* [Exercise]
Go over the data and work out how many lines include the word "some". Give that number only.

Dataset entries
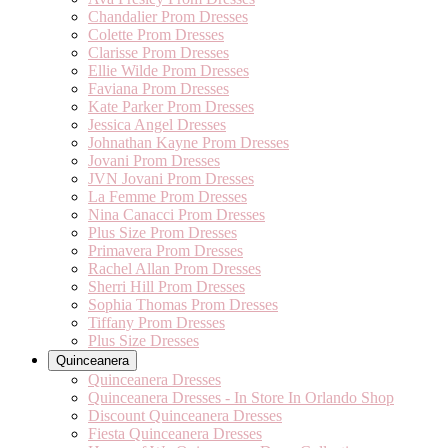
Chandalier Prom Dresses
Colette Prom Dresses
Clarisse Prom Dresses
Ellie Wilde Prom Dresses
Faviana Prom Dresses
Kate Parker Prom Dresses
Jessica Angel Dresses
Johnathan Kayne Prom Dresses
Jovani Prom Dresses
JVN Jovani Prom Dresses
La Femme Prom Dresses
Nina Canacci Prom Dresses
Plus Size Prom Dresses
Primavera Prom Dresses
Rachel Allan Prom Dresses
Sherri Hill Prom Dresses
Sophia Thomas Prom Dresses
Tiffany Prom Dresses
Plus Size Dresses
Quinceanera
Quinceanera Dresses
Quinceanera Dresses - In Store In Orlando Shop
Discount Quinceanera Dresses
Fiesta Quinceanera Dresses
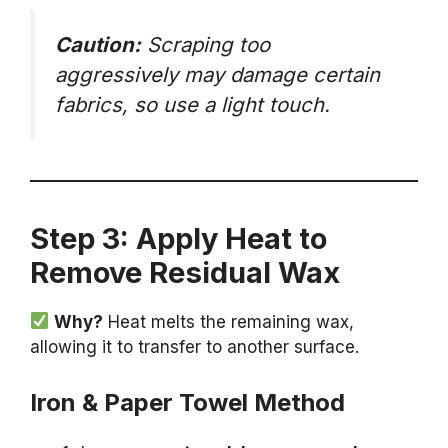
Caution:
Scraping too
aggressively may damage certain
fabrics, so use a light touch.
Step 3: Apply Heat to
Remove Residual Wax
Why?
Heat melts the remaining wax,
allowing it to transfer to another surface.
Iron & Paper Towel Method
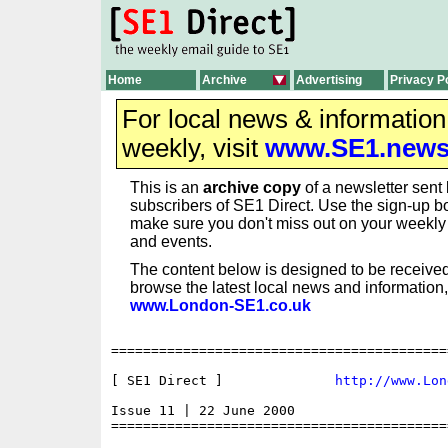
Home
Archive
Advertising
Privacy P
For local news & informatio
weekly, visit
www.SE1.new
This is an
archive copy
of a newsletter sent 
subscribers of SE1 Direct. Use the sign-up bo
make sure you don't miss out on your weekl
and events.
The content below is designed to be received
browse the latest local news and information,
www.London-SE1.co.uk
==========================================
[ SE1 Direct ] 	            
http://www.Lon
Issue 11 | 22 June 2000

==========================================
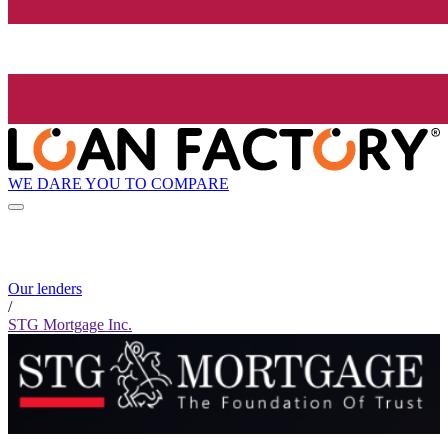
WE DARE YOU TO COMPARE
Our lenders
/
STG Mortgage Inc.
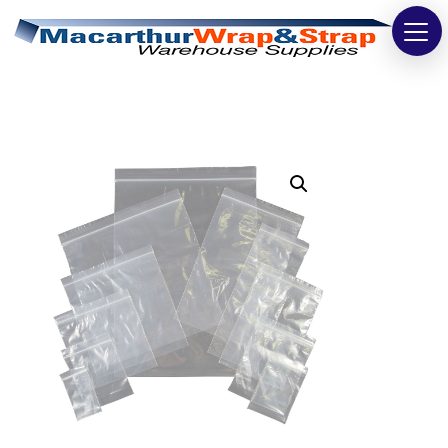
Strapping
Wrapping
Tapes
Bags
Safety
Washroom & Cleaning
Warehouse
Cartons & Boxes
Labels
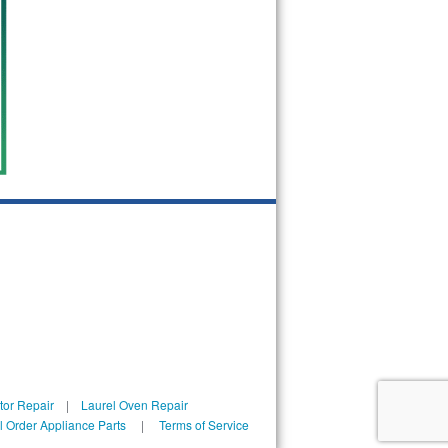
tor Repair
|
Laurel Oven Repair
l Order Appliance Parts
|
Terms of Service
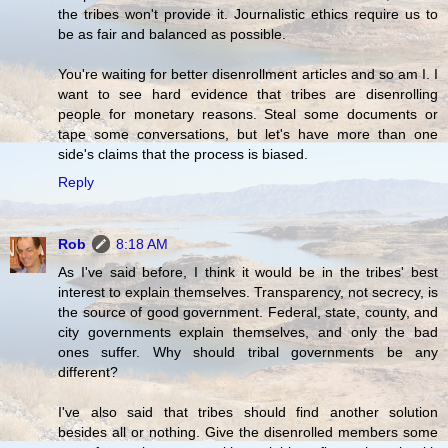
the tribes won't provide it. Journalistic ethics require us to
be as fair and balanced as possible.
You're waiting for better disenrollment articles and so am I. I
want to see hard evidence that tribes are disenrolling
people for monetary reasons. Steal some documents or
tape some conversations, but let's have more than one
side's claims that the process is biased.
Reply
Rob
8:18 AM
As I've said before, I think it would be in the tribes' best
interest to explain themselves. Transparency, not secrecy, is
the source of good government. Federal, state, county, and
city governments explain themselves, and only the bad
ones suffer. Why should tribal governments be any
different?
I've also said that tribes should find another solution
besides all or nothing. Give the disenrolled members some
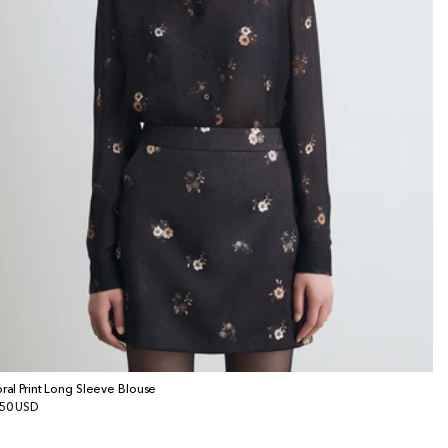
oral Print Long Sleeve Blouse
gular
50 USD
ice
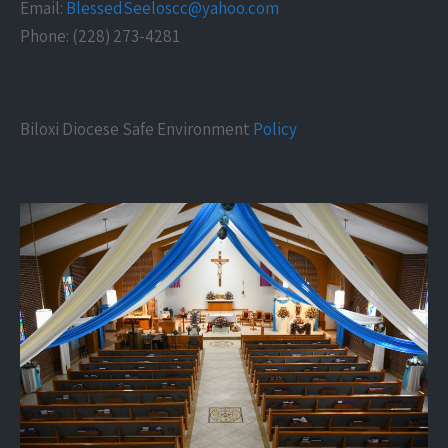
Email:
BlessedSeeloscc@yahoo.com
Phone: (228) 273-4281
Biloxi Diocese Safe Environment
Policy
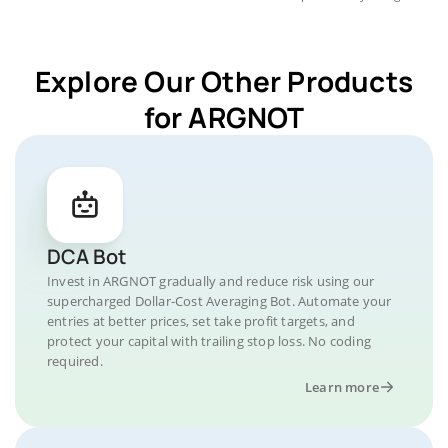
Explore Our Other Products
for ARGNOT
DCA Bot
Invest in ARGNOT gradually and reduce risk using our
supercharged Dollar-Cost Averaging Bot. Automate your
entries at better prices, set take profit targets, and
protect your capital with trailing stop loss. No coding
required.
Learn more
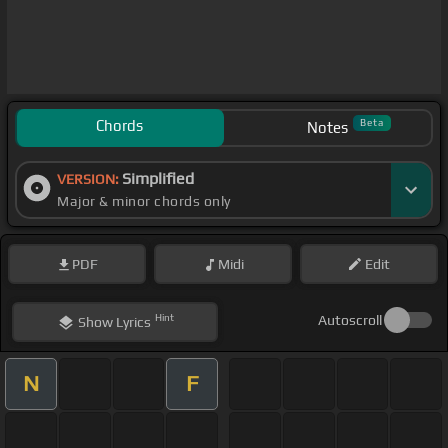
Chords
Beta
Notes
Simplified
VERSION:
Major & minor chords only
PDF
Midi
Edit
Hint
Autoscroll
Show
Lyrics
N
F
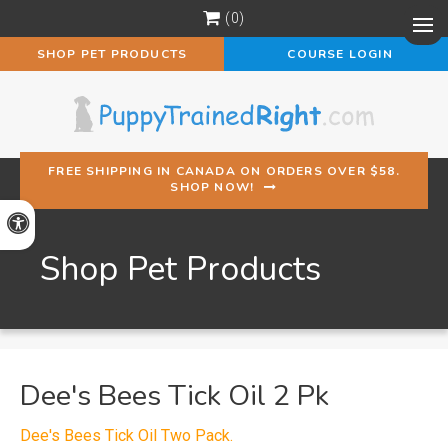
0
Op
SHOP PET PRODUCTS
COURSE LOGIN
FREE SHIPPING IN CANADA ON ORDERS OVER $58.
SHOP NOW!
Accessible Version
Shop Pet Products
Dee's Bees Tick Oil 2 Pk
Dee's Bees Tick Oil Two Pack.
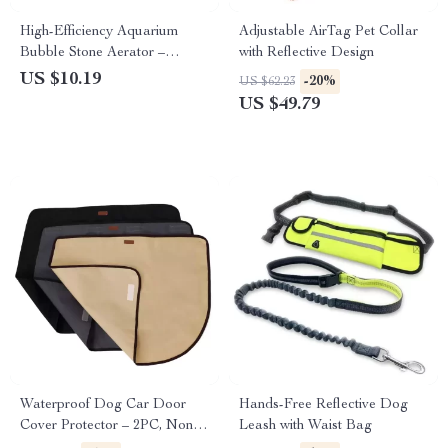
High-Efficiency Aquarium
Adjustable AirTag Pet Collar
Bubble Stone Aerator –
with Reflective Design
Oxygen Enhancing Air Stone
US $10.19
-20%
US $62.23
for Fish Tanks
US $49.79
Waterproof Dog Car Door
Hands-Free Reflective Dog
Cover Protector – 2PC, Non-
Leash with Waist Bag
Slip & Scratch-Resistant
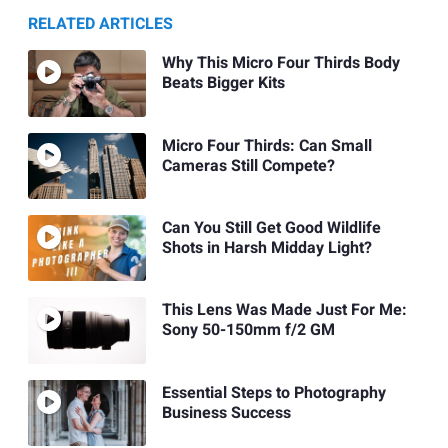
RELATED ARTICLES
Why This Micro Four Thirds Body
Beats Bigger Kits
Micro Four Thirds: Can Small
Cameras Still Compete?
Can You Still Get Good Wildlife
Shots in Harsh Midday Light?
This Lens Was Made Just For Me:
Sony 50-150mm f/2 GM
Essential Steps to Photography
Business Success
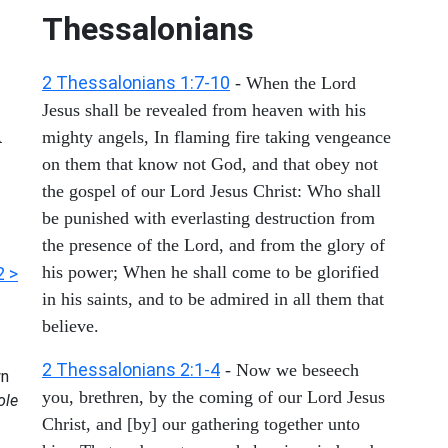
Thessalonians
2 Thessalonians 1:7-10
- When the Lord
Jesus shall be revealed from heaven with his
d
mighty angels, In flaming fire taking vengeance
on them that know not God, and that obey not
the gospel of our Lord Jesus Christ: Who shall
be punished with everlasting destruction from
the presence of the Lord, and from the glory of
his power; When he shall come to be glorified
2 >
in his saints, and to be admired in all them that
believe.
2 Thessalonians 2:1-4
- Now we beseech
n
you, brethren, by the coming of our Lord Jesus
ole
Christ, and [by] our gathering together unto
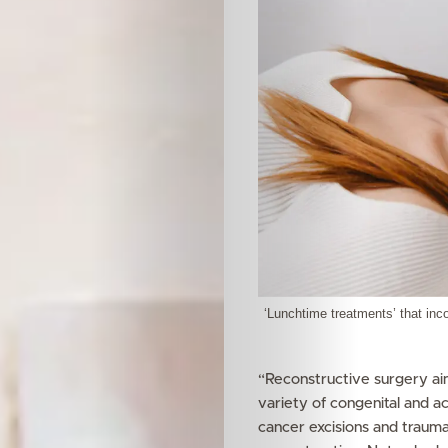
‘Lunchtime treatments’ that inco
“Reconstructive surgery aim
variety of congenital and ac
cancer excisions and trauma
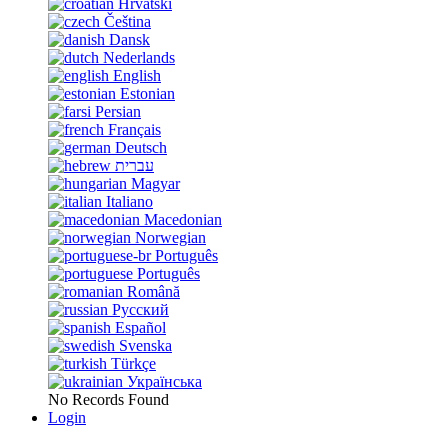
Hrvatski
Čeština
Dansk
Nederlands
English
Estonian
Persian
Français
Deutsch
עברית
Magyar
Italiano
Macedonian
Norwegian
Português
Português
Română
Русский
Español
Svenska
Türkçe
Українська
No Records Found
Login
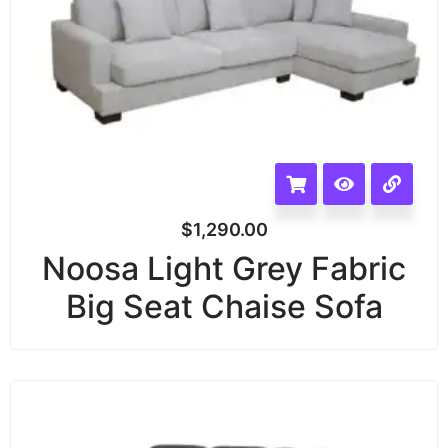
$
1,290.00
Noosa Light Grey Fabric
Big Seat Chaise Sofa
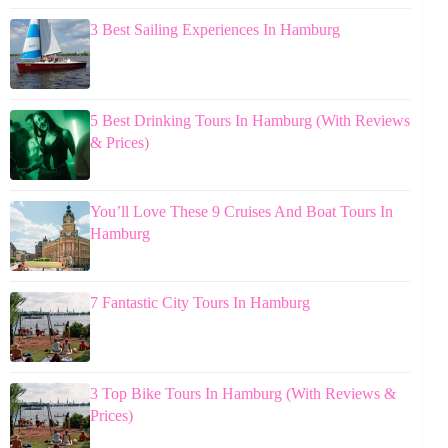
3 Best Sailing Experiences In Hamburg
5 Best Drinking Tours In Hamburg (With Reviews
& Prices)
You’ll Love These 9 Cruises And Boat Tours In
Hamburg
7 Fantastic City Tours In Hamburg
3 Top Bike Tours In Hamburg (With Reviews &
Prices)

* [Your solution]
3